* Your assignment *
What you return should be the lines of the data containing "Chẩn", each in full.

* Data under study *
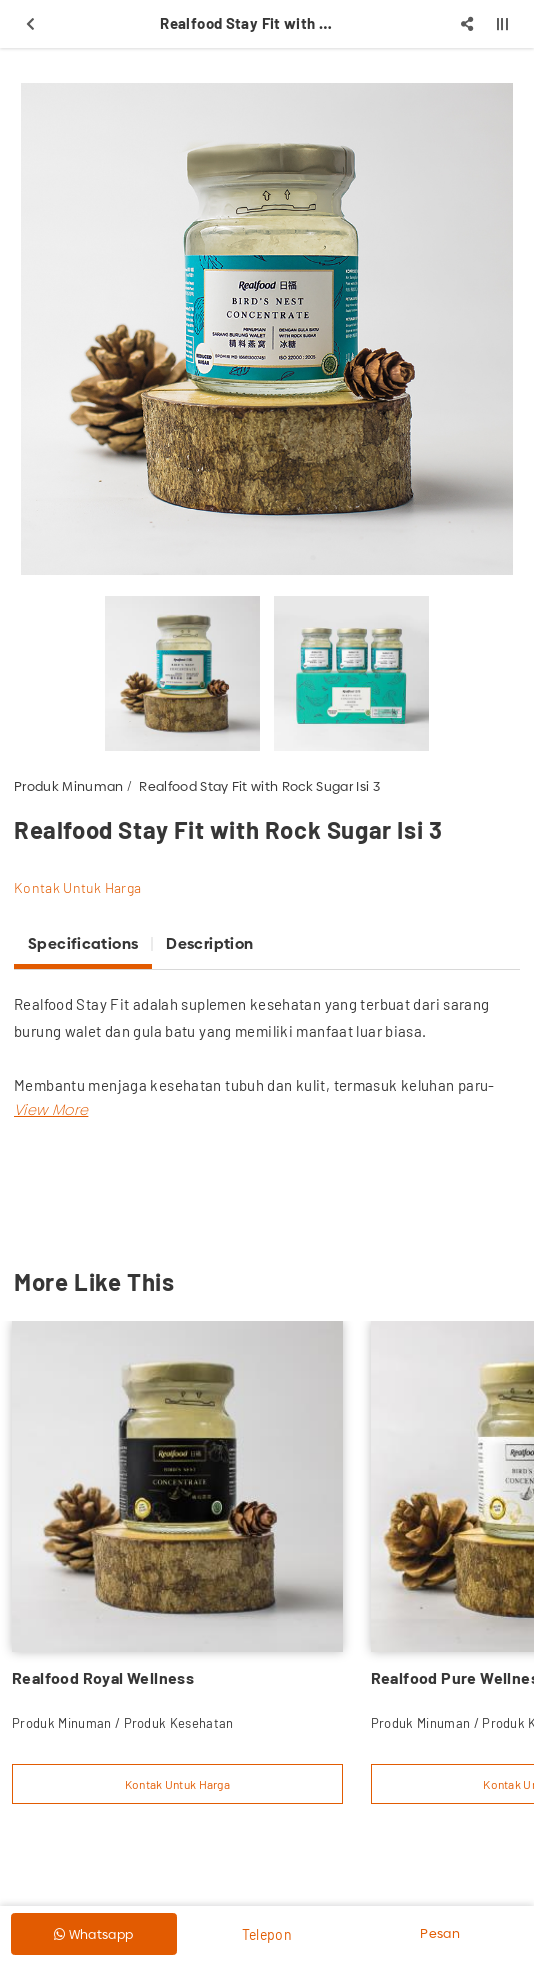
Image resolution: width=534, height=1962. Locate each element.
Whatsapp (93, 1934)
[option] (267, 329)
---
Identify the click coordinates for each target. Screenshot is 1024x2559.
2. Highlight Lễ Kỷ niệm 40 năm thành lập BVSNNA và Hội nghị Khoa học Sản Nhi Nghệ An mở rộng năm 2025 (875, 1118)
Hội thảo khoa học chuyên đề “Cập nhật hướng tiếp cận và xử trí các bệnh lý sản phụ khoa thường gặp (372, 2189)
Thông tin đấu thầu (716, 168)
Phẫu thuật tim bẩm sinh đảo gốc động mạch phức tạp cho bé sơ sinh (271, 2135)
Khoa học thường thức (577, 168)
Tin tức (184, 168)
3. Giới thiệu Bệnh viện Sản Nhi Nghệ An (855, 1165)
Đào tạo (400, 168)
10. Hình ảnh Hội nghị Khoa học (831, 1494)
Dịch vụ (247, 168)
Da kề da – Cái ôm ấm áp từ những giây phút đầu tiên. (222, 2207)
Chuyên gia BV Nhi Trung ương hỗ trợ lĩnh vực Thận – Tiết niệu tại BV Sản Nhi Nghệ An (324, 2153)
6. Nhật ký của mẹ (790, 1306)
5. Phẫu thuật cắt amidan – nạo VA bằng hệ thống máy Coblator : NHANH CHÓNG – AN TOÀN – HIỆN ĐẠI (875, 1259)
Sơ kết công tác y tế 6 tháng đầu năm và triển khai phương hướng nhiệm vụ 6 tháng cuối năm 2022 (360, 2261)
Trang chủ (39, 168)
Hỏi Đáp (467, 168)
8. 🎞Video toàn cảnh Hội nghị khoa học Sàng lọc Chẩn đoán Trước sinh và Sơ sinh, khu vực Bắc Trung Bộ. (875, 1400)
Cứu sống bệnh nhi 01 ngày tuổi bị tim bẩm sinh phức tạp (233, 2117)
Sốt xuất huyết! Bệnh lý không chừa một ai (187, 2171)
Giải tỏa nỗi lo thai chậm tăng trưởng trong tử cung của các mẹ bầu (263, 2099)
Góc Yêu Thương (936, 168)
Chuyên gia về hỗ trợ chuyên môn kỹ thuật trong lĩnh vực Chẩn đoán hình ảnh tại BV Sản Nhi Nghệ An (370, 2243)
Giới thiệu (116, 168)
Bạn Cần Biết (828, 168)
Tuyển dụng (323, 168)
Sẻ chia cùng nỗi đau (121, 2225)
---
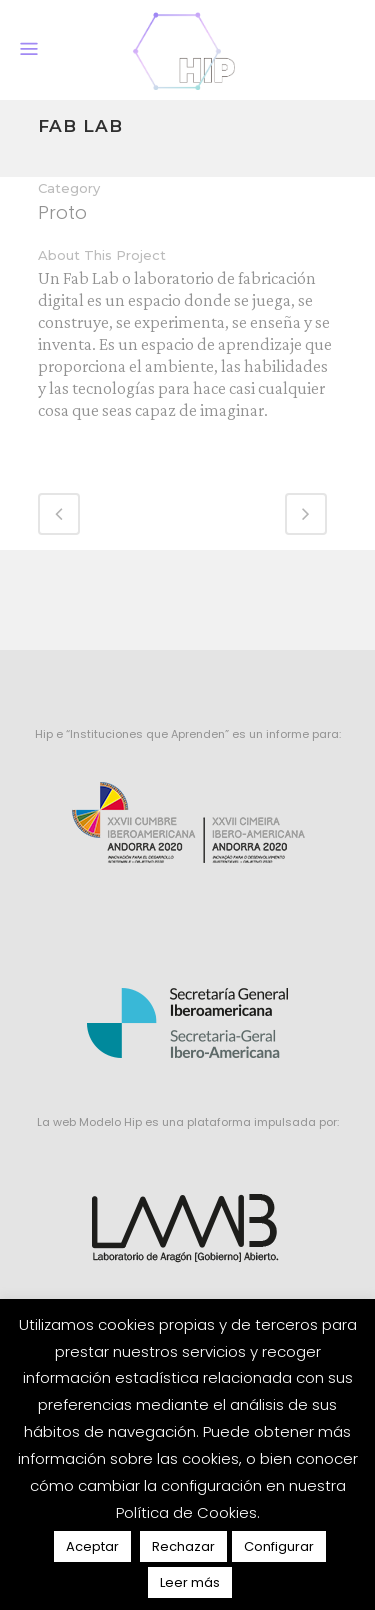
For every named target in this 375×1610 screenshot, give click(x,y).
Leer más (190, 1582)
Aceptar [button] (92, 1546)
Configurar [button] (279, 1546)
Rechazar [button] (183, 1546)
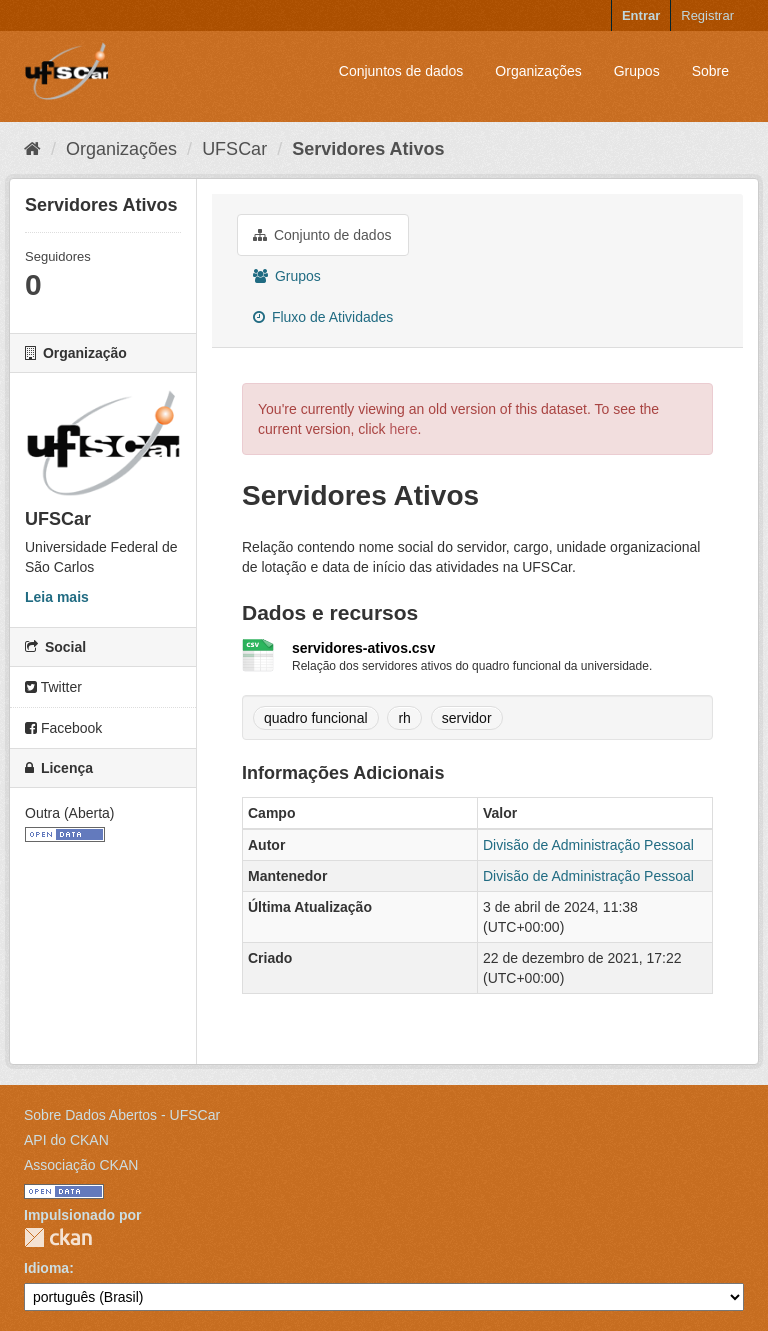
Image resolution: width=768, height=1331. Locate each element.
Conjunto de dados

* Task solution *
8. 🎞Video toàn cảnh Hội nghị khoa học Sàng lọc Chẩn đoán Trước sinh và Sơ sinh, khu vực Bắc Trung Bộ. (875, 1400)
Chuyên gia về hỗ trợ chuyên môn kỹ thuật trong lĩnh vực Chẩn đoán hình ảnh tại BV Sản Nhi Nghệ An (370, 2243)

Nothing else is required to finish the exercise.